◆ What the exercise asks: Could you transcribe all of the data exactly and skip any pictures?

[Stored data entries]
....

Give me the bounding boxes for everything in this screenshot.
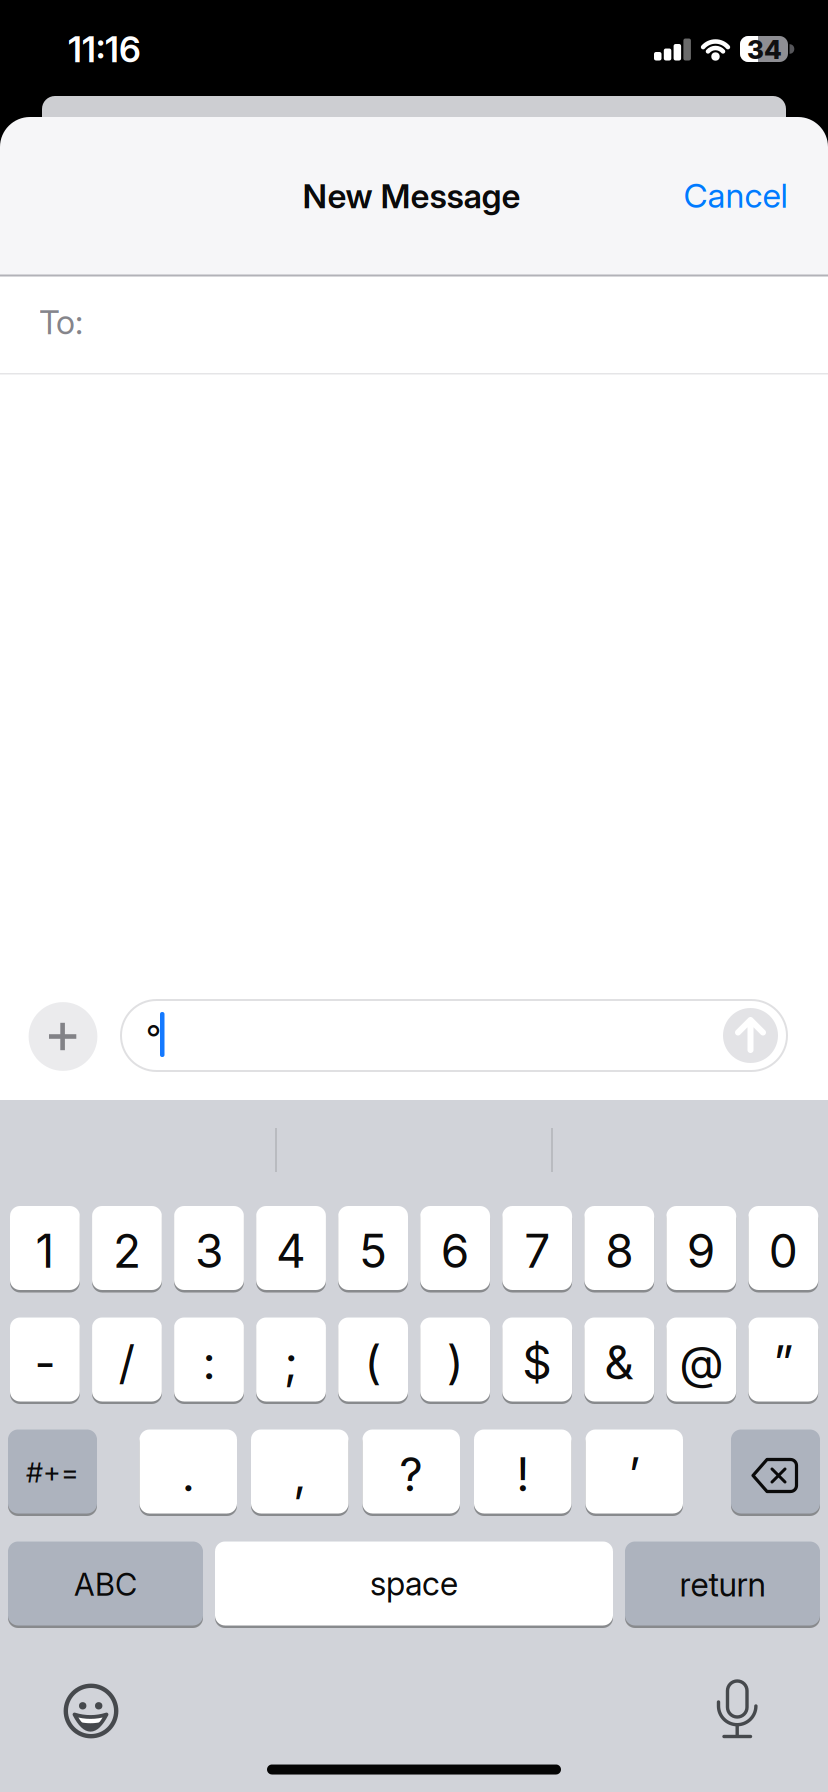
- staticText: 6: [441, 1223, 470, 1279]
- staticText: 2: [113, 1223, 141, 1279]
- staticText: ;: [284, 1335, 298, 1390]
- staticText: -: [34, 1335, 55, 1390]
- staticText: $: [522, 1335, 552, 1390]
- staticText: 1: [35, 1223, 54, 1279]
- staticText: 3: [195, 1223, 223, 1279]
- staticText: ABC: [74, 1566, 137, 1603]
- staticText: .: [182, 1447, 195, 1502]
- staticText: Cancel: [684, 175, 788, 216]
- staticText: 0: [769, 1223, 798, 1279]
- staticText: 8: [605, 1223, 633, 1279]
- staticText: #+=: [26, 1456, 79, 1489]
- staticText: ): [447, 1335, 464, 1390]
- staticText: /: [118, 1335, 135, 1390]
- staticText: 34: [747, 34, 782, 65]
- staticText: 7: [524, 1223, 550, 1279]
- staticText: 4: [276, 1223, 306, 1279]
- staticText: !: [516, 1447, 529, 1502]
- staticText: ’: [628, 1447, 640, 1502]
- staticText: ?: [399, 1447, 423, 1502]
- staticText: 11:16: [68, 28, 141, 71]
- staticText: 5: [359, 1223, 387, 1279]
- staticText: space: [370, 1564, 458, 1603]
- staticText: 9: [687, 1223, 716, 1279]
- staticText: ”: [773, 1335, 793, 1390]
- staticText: (: [365, 1335, 382, 1390]
- staticText: ,: [293, 1447, 306, 1502]
- staticText: &: [604, 1335, 634, 1390]
- staticText: To:: [39, 302, 83, 342]
- staticText: °: [146, 1017, 161, 1059]
- staticText: New Message: [302, 176, 520, 216]
- staticText: :: [202, 1335, 216, 1390]
- staticText: @: [679, 1335, 723, 1390]
- staticText: return: [680, 1565, 766, 1604]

....

◆ Problem solution:
Give me the bounding boxes for everything in this screenshot.
- staticText: 6: [441, 1223, 470, 1279]
- staticText: 2: [113, 1223, 141, 1279]
- staticText: ;: [284, 1335, 298, 1390]
- staticText: -: [34, 1335, 55, 1390]
- staticText: $: [522, 1335, 552, 1390]
- staticText: 1: [35, 1223, 54, 1279]
- staticText: 3: [195, 1223, 223, 1279]
- staticText: ABC: [74, 1566, 137, 1603]
- staticText: .: [182, 1447, 195, 1502]
- staticText: Cancel: [684, 175, 788, 216]
- staticText: 0: [769, 1223, 798, 1279]
- staticText: 8: [605, 1223, 633, 1279]
- staticText: #+=: [26, 1456, 79, 1489]
- staticText: ): [447, 1335, 464, 1390]
- staticText: /: [118, 1335, 135, 1390]
- staticText: 34: [747, 34, 782, 65]
- staticText: 7: [524, 1223, 550, 1279]
- staticText: 4: [276, 1223, 306, 1279]
- staticText: !: [516, 1447, 529, 1502]
- staticText: ’: [628, 1447, 640, 1502]
- staticText: ?: [399, 1447, 423, 1502]
- staticText: 11:16: [68, 28, 141, 71]
- staticText: 5: [359, 1223, 387, 1279]
- staticText: space: [370, 1564, 458, 1603]
- staticText: 9: [687, 1223, 716, 1279]
- staticText: ”: [773, 1335, 793, 1390]
- staticText: (: [365, 1335, 382, 1390]
- staticText: ,: [293, 1447, 306, 1502]
- staticText: &: [604, 1335, 634, 1390]
- staticText: To:: [39, 302, 83, 342]
- staticText: °: [146, 1017, 161, 1059]
- staticText: New Message: [302, 176, 520, 216]
- staticText: :: [202, 1335, 216, 1390]
- staticText: @: [679, 1335, 723, 1390]
- staticText: return: [680, 1565, 766, 1604]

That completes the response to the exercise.